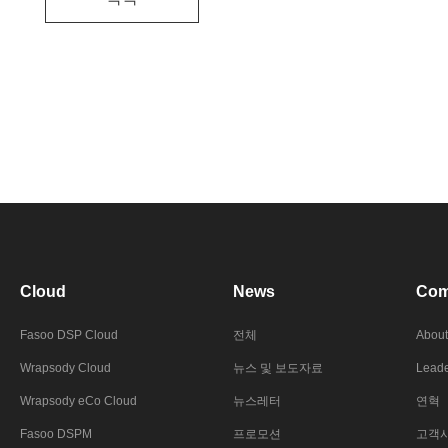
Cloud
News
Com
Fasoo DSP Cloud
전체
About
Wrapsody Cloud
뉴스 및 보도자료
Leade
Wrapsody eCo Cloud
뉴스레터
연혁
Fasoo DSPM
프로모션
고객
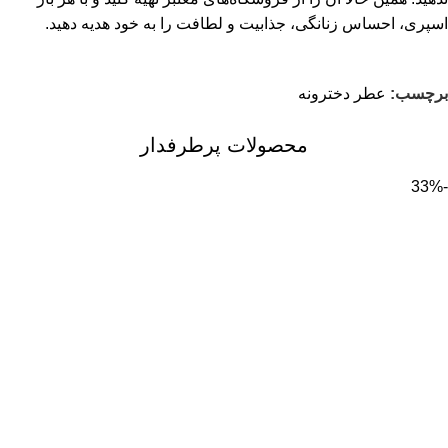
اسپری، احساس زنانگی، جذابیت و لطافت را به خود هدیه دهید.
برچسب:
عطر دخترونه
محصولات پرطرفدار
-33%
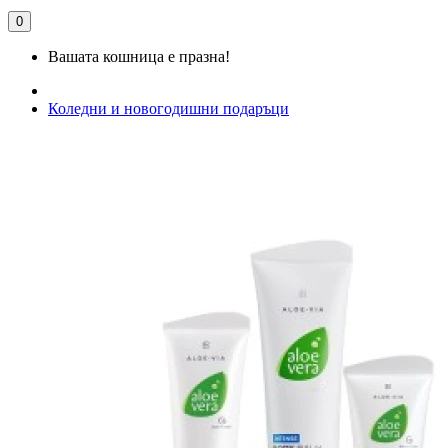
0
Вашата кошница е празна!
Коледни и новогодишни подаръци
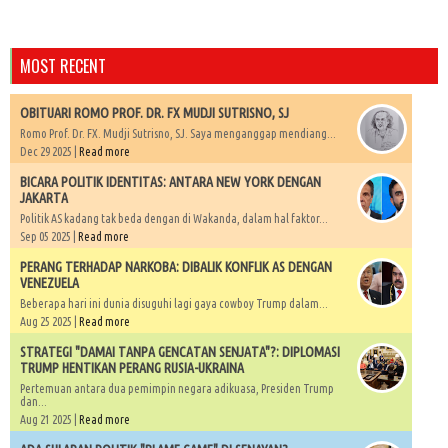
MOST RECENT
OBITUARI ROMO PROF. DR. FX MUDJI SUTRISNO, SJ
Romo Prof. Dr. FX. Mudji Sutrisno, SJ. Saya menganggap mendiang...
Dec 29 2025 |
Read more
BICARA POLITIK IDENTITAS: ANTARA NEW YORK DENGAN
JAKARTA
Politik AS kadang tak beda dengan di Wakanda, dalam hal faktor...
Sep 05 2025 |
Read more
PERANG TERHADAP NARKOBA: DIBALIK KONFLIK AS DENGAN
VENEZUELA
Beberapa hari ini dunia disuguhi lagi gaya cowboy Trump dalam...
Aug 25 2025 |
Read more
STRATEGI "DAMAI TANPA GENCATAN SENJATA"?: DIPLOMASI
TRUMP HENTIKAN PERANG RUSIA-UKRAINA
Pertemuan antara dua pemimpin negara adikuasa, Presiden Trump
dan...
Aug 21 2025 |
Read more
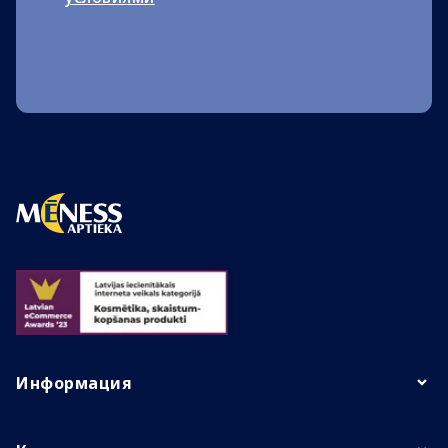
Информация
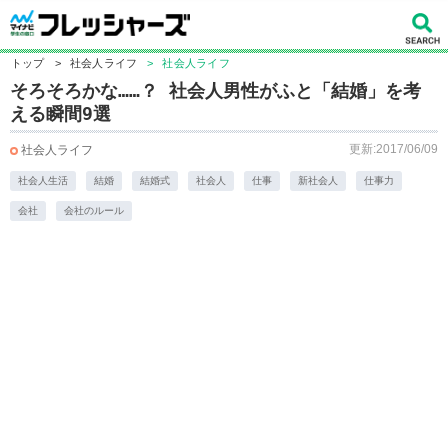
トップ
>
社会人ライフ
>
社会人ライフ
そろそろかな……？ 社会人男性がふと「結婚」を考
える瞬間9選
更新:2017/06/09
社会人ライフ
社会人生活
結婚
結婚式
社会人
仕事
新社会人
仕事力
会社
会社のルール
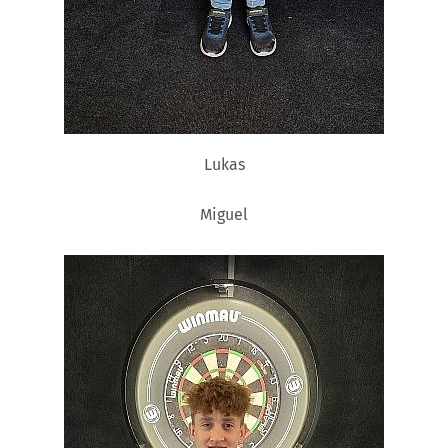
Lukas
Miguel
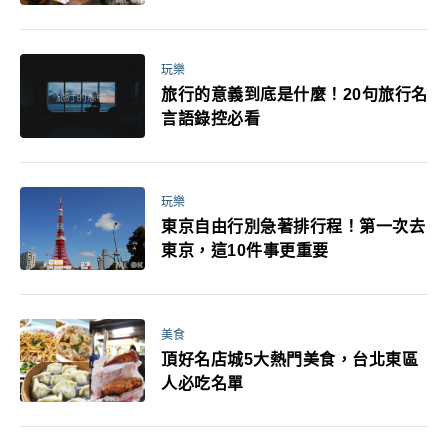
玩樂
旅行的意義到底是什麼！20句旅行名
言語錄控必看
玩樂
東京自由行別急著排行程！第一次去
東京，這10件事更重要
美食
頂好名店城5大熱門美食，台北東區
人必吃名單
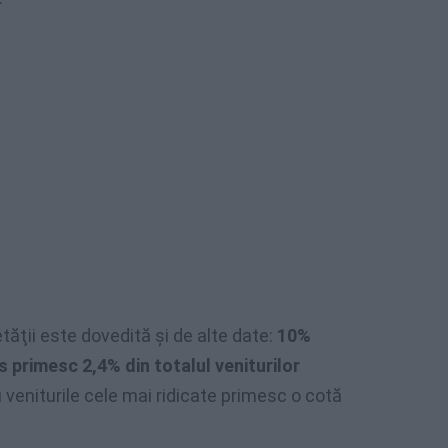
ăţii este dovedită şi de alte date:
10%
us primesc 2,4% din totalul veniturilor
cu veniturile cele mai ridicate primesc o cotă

........

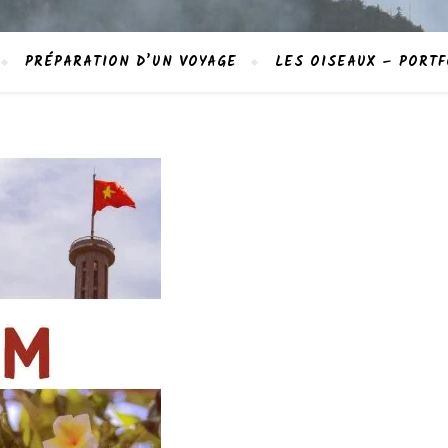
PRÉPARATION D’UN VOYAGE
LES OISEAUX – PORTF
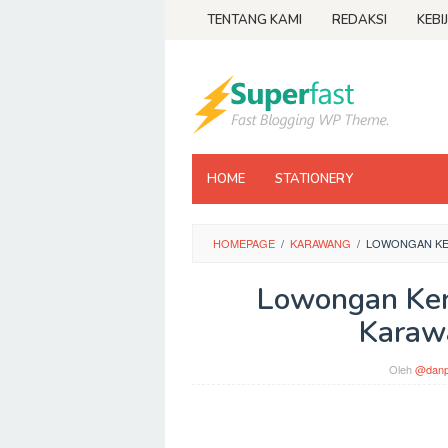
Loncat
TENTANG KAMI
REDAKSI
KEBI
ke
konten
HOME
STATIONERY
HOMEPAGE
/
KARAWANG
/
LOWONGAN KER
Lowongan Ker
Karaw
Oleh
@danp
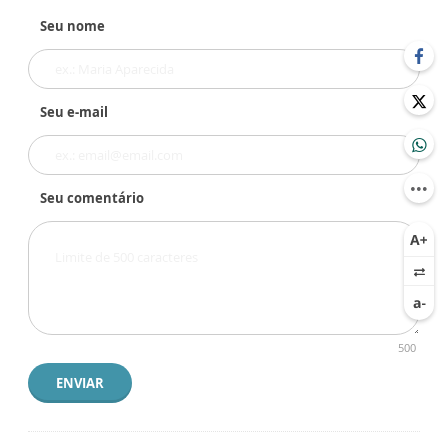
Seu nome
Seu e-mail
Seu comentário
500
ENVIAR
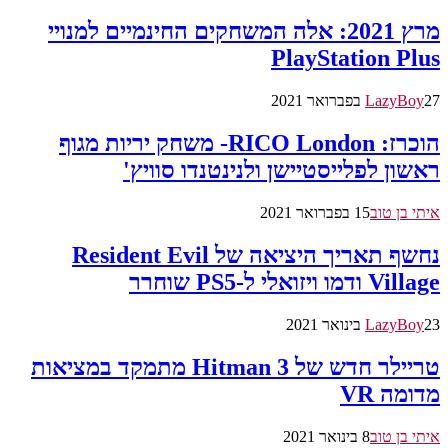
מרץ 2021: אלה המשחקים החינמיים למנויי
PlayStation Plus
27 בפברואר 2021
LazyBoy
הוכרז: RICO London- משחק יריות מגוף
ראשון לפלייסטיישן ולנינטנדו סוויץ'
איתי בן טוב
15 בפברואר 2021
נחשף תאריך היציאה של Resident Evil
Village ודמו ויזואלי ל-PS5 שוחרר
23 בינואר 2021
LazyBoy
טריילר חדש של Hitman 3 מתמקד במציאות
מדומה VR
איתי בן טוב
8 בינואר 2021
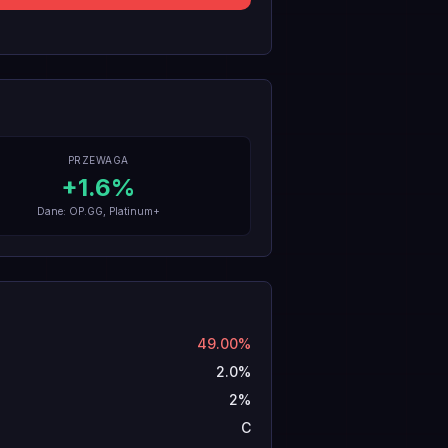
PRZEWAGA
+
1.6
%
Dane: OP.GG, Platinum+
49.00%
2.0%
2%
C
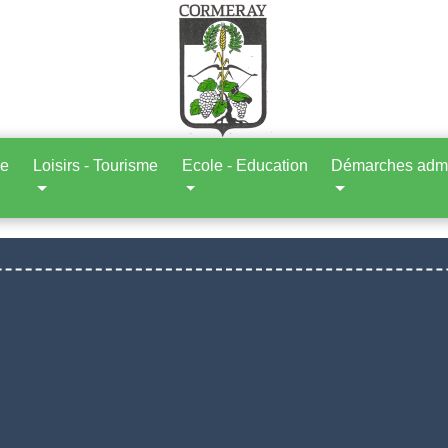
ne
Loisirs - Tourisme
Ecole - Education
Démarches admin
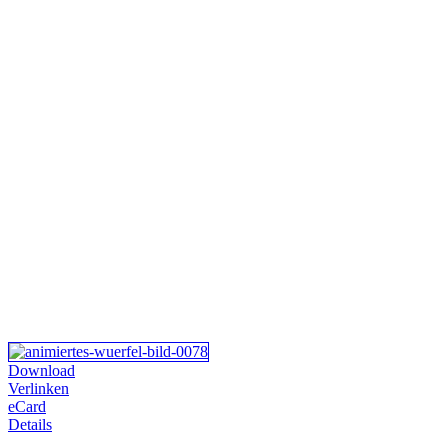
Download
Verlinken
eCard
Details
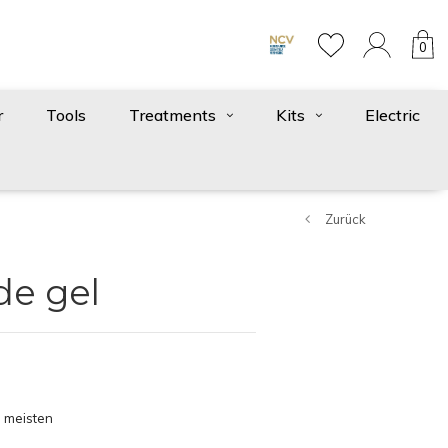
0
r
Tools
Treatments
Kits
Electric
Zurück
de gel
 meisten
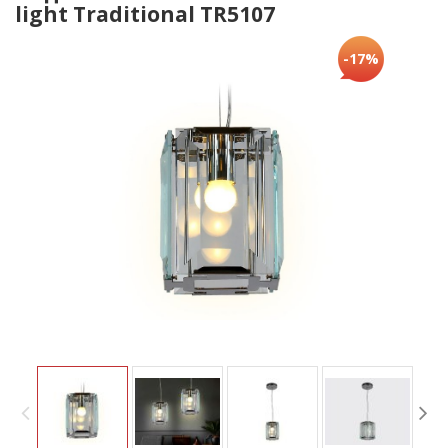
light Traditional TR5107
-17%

........

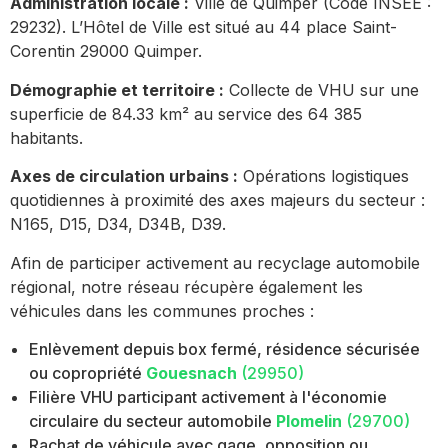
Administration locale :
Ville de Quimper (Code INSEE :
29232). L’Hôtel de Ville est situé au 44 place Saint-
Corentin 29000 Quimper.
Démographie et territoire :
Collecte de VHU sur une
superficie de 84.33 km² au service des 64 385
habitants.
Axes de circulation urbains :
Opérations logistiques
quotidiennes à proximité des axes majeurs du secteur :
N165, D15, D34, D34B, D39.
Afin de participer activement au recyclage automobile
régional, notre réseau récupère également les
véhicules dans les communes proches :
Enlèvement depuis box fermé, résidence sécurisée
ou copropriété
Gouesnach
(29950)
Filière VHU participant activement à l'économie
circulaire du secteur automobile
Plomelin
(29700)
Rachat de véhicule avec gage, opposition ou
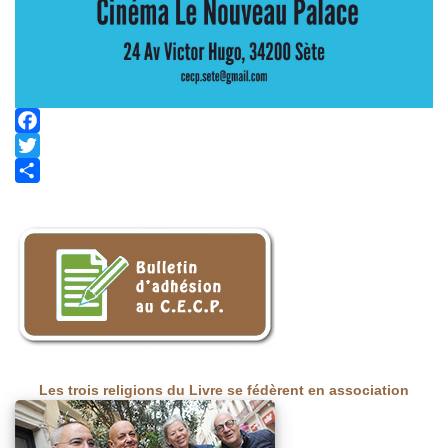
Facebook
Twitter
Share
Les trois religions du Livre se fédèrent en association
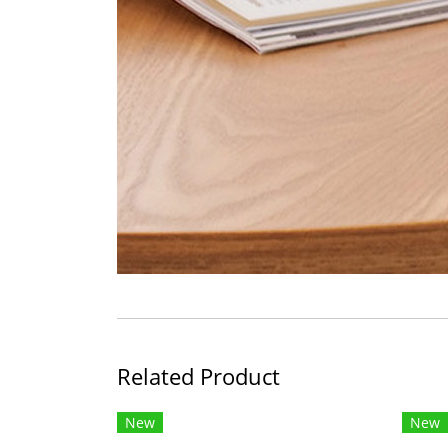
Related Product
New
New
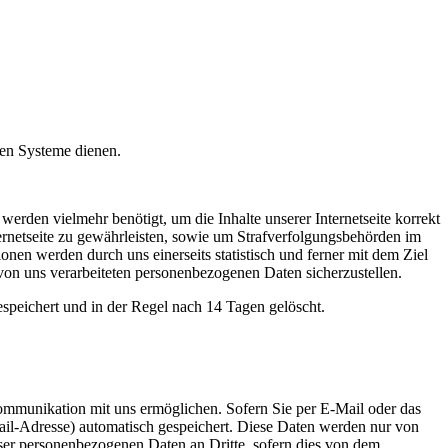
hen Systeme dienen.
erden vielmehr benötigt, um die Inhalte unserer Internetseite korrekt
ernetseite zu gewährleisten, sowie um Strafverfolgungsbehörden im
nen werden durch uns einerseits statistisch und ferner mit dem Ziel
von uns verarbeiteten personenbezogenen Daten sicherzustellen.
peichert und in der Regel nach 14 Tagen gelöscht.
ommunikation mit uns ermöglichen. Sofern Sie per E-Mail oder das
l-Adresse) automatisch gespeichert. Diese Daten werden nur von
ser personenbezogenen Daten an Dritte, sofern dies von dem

........

**Brief**
In the entries above, find the line that contains "Filière VHU participant" and the line that contains "hen Systeme dienen.". Reproduce exactly those two lines and every line between them, but not the pictures.

**Response to this task**
Filière VHU participant activement à l'économie
circulaire du secteur automobile
Plomelin
(29700)
Rachat de véhicule avec gage, opposition ou
Facebook
Twitter
Share
Les trois religions du Livre se fédèrent en association
Related Product
New
New
hen Systeme dienen.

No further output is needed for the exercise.